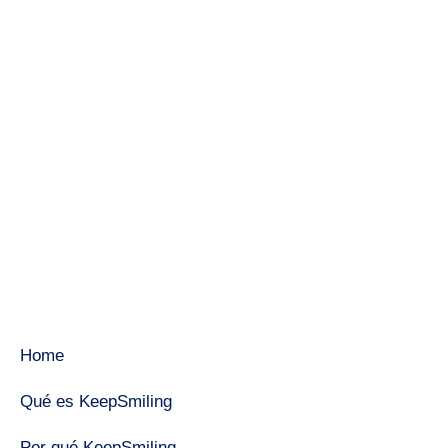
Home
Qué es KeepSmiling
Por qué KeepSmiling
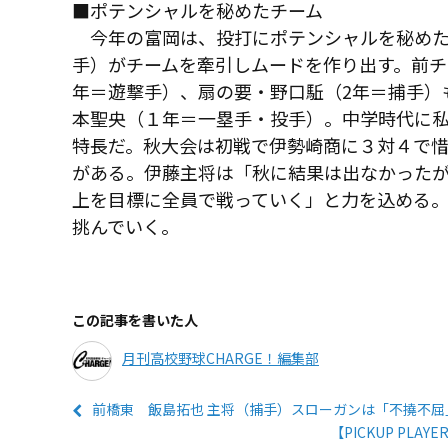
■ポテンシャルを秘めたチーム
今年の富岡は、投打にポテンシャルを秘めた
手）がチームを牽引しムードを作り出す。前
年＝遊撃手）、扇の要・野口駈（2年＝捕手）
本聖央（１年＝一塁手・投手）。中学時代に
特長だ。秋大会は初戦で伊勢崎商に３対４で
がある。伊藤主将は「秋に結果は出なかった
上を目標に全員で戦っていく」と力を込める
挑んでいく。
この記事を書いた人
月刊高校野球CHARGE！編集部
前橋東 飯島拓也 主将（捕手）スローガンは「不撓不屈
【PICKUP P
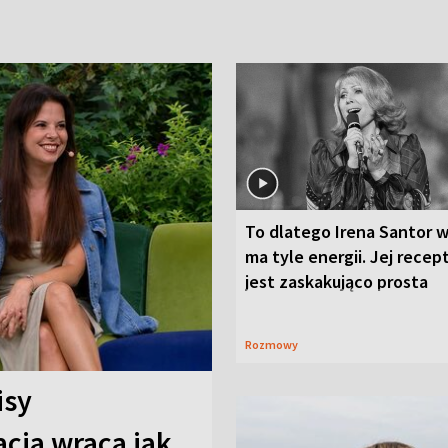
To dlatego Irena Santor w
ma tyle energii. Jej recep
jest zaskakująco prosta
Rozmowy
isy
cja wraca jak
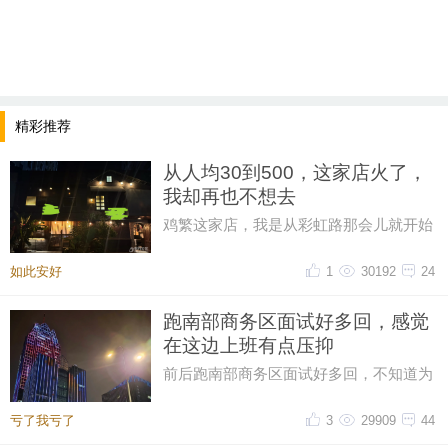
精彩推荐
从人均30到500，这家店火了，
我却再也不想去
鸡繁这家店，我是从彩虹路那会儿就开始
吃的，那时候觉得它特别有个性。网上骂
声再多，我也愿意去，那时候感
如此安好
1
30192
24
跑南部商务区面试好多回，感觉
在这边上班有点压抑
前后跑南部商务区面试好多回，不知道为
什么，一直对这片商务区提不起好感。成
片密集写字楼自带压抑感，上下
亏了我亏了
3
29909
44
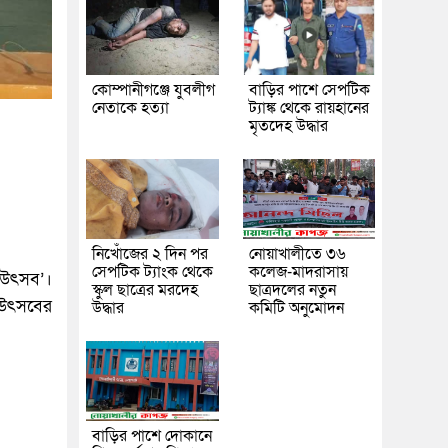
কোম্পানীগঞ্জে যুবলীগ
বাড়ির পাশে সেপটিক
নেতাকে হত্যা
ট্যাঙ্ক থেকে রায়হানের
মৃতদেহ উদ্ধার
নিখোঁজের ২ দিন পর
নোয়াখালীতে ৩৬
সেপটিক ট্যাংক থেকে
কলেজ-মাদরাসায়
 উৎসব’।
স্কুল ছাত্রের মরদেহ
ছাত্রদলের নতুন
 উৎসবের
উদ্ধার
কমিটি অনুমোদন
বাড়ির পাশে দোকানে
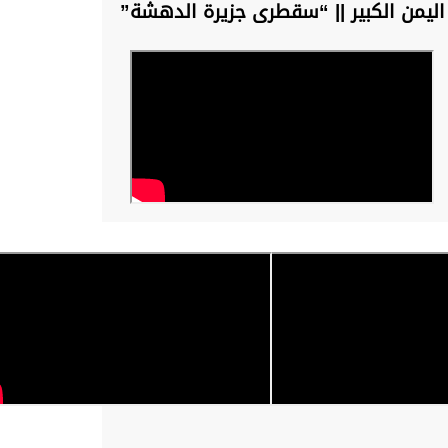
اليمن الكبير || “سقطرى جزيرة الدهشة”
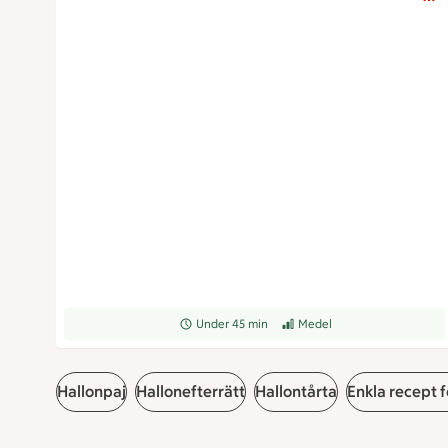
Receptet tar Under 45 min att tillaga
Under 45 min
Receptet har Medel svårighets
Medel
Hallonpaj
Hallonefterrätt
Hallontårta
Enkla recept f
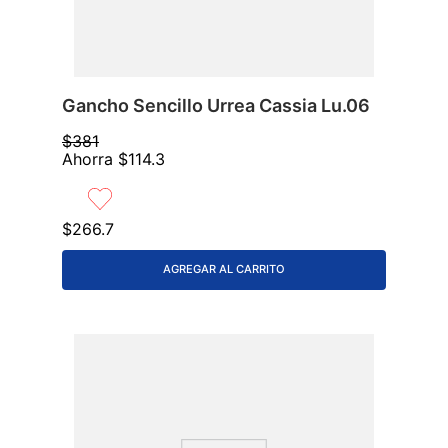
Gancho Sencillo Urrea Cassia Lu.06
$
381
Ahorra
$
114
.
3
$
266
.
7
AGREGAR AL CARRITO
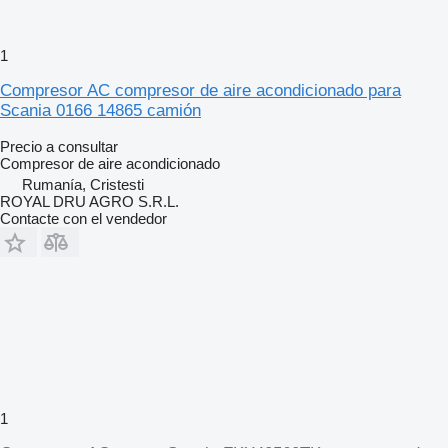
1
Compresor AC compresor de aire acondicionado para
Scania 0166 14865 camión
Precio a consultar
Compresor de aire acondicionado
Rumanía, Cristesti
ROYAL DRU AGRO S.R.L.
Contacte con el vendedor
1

PROBLEM REQUIREMENTS – Write out the listing above exactly as it stands, pictures excluded.

TASK RESULT –
Home
Qué es KeepSmiling
Por qué KeepSmiling
■ポテンシャルを秘めたチーム
今年の富岡は、投打にポテンシャルを秘めた
手）がチームを牽引しムードを作り出す。前
年＝遊撃手）、扇の要・野口駈（2年＝捕手）
本聖央（１年＝一塁手・投手）。中学時代に
特長だ。秋大会は初戦で伊勢崎商に３対４で
がある。伊藤主将は「秋に結果は出なかった
上を目標に全員で戦っていく」と力を込める
挑んでいく。
この記事を書いた人
月刊高校野球CHARGE！編集部
前橋東 飯島拓也 主将（捕手）スローガンは「不撓不屈
【PICKUP P
To dlatego Irena Santor w
ma tyle energii. Jej recep
jest zaskakująco prosta
Rozmowy
isy
cja wraca jak
精彩推荐
从人均30到500，这家店火了，
我却再也不想去
鸡繁这家店，我是从彩虹路那会儿就开始
吃的，那时候觉得它特别有个性。网上骂
声再多，我也愿意去，那时候感
如此安好
1
30192
24
跑南部商务区面试好多回，感觉
在这边上班有点压抑
前后跑南部商务区面试好多回，不知道为
什么，一直对这片商务区提不起好感。成
片密集写字楼自带压抑感，上下
亏了我亏了
3
29909
44
কোম্পানীগঞ্জে যুবলীগ
বাড়ির পাশে সেপটিক
নেতাকে হত্যা
ট্যাঙ্ক থেকে রায়হানের
মৃতদেহ উদ্ধার
নিখোঁজের ২ দিন পর
নোয়াখালীতে ৩৬
সেপটিক ট্যাংক থেকে
কলেজ-মাদরাসায়
 উৎসব’।
স্কুল ছাত্রের মরদেহ
ছাত্রদলের নতুন
 উৎসবের
উদ্ধার
কমিটি অনুমোদন
বাড়ির পাশে দোকানে
اليمن الكبير || “سقطرى جزيرة الدهشة”
Receptet tar Under 45 min att tillaga
Under 45 min
Receptet har Medel svårighets
Medel
Hallonpaj
Hallonefterrätt
Hallontårta
Enkla recept f
Gancho Sencillo Urrea Cassia Lu.06
$
381
Ahorra
$
114
.
3
$
266
.
7
AGREGAR AL CARRITO
1
Compresor AC compresor de aire acondicionado para
Scania 0166 14865 camión
Precio a consultar
Compresor de aire acondicionado
Rumanía, Cristesti
ROYAL DRU AGRO S.R.L.
Contacte con el vendedor
1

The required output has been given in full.